In this study, leave-one-out cross validation was used to improve the objectivity of our results. k-fold cross validation provides additional information from limited data and prevents the data from falling into the local minimum. A larger k corresponds to a more objective result. When k equals n, the number of samples, k-fold cross validation is also called leave-one-out cross validation. Leave-one-out cross validation has two main advantages: first, the model is trained using almost all the samples, with a distribution similar to that of the original set; second, no influence is derived from random factors (e.g., randomly dividing all samples into k-fold), which can guarantee the reproducibility of the experiment.

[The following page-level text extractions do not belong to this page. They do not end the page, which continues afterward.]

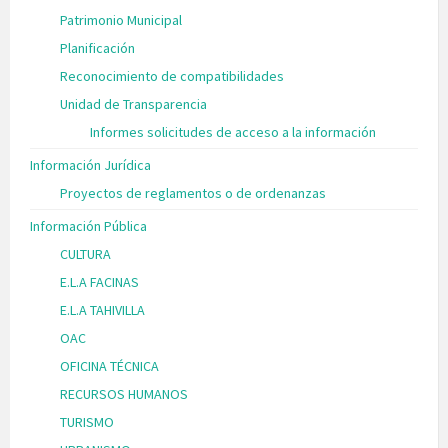
Patrimonio Municipal
Planificación
Reconocimiento de compatibilidades
Unidad de Transparencia
Informes solicitudes de acceso a la información
Información Jurídica
Proyectos de reglamentos o de ordenanzas
Información Pública
CULTURA
E.L.A FACINAS
E.L.A TAHIVILLA
OAC
OFICINA TÉCNICA
RECURSOS HUMANOS
TURISMO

One limitation of our study is that the determination of local control status is much more difficult and may be less accurate for patients who have not undergone surgery. Since the benefit from improved local control may not necessarily translate into improved survival, further investigation is needed to combine radiomics features with other potential factors, such as genomic factors, for better prediction of prognosis. Another limitation is that this was a retrospective analysis of a small sample size. Although leave-one-out cross validation was used to avoid overfitting, independent validation in a larger patient cohort is required to verify the predictive performance of the model developed in the present study.

Conclusion

The RF model developed with both clinical and 25 PET-based radiomic features resulted in an accurate prediction of local control after CRT in 30 patients with esophageal cancer. Radiomic features acquired from high-frequency decompositions, i.e., wavelet features, and those from multiple pretreatment time points may provide more robust overall information for prediction. However, independent validation in a larger patient cohort is required to confirm the predictive performance of the model. In the future, more prognostic quantitative radiomic features may be explored, and their potential for pretreatment risk stratification may allow clinicians to deliver more patient-specific treatment tailored to individual risk.